Actually it's very strange to use sentinel with operator (cause it seems that operator should replace sentinel, because they both implemented to control livecycle of redis cluster), but it works.
Actually it's very strange to use sentinel with operator (cause it seems that operator should replace sentinel, because they both implemented to control livecycle of redis cluster), but it works.
I'll have to look into this operator to see exactly how it is behaving.
Sentinel is a known, tested, and common pattern for Redis that acts as a balancer in front of Redis (replicas) in order to create High Availablity and handle failover.
Cluster is a means of sharding across multiple primaries, which gains resiliency in the event of partial cluster loss. Combining the two is how you can get spread and HA, but it's not very straight forward from an service implementation and client perspective, as there are several complications that many client implementations won't understand.
Bitnami actually has two separate charts for these bitnami/redis and bitnami/redis-cluster. Unfortunately the use of the term and properties (cluster.x) named "cluster" confuses the two actual implementations.

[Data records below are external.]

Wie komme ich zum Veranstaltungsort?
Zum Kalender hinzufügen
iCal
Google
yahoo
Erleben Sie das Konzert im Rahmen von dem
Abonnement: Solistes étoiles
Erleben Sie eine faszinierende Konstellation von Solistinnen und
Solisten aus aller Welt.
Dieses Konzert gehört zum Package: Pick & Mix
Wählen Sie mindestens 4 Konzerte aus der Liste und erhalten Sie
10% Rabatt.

Just to make things clear:
When I used "cluster" word in previous message I meant redis sentinel instances and not redis cluster (multi-master sharding).
Also spotahome redis operator is able only to work with sentinel and as far as i know it doesn't supports redis cluster mode.

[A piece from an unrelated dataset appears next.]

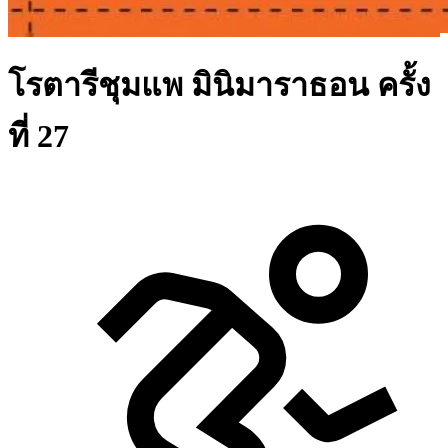
โรตารีชุมแพ มินิมาราธอน ครั้ง
ที่ 27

Contributions like this are vital to help make GitLab a better product.
We would be grateful for your help in verifying whether your bug report requires further attention from the team. If you think this bug still exists, and is reproducible with the latest stable version of GitLab, please comment on this issue.
This issue has been inactive for more than 12 months now and based on the policy for inactive bugs, will be closed in 7 days.
Thanks for your contributions to make GitLab better!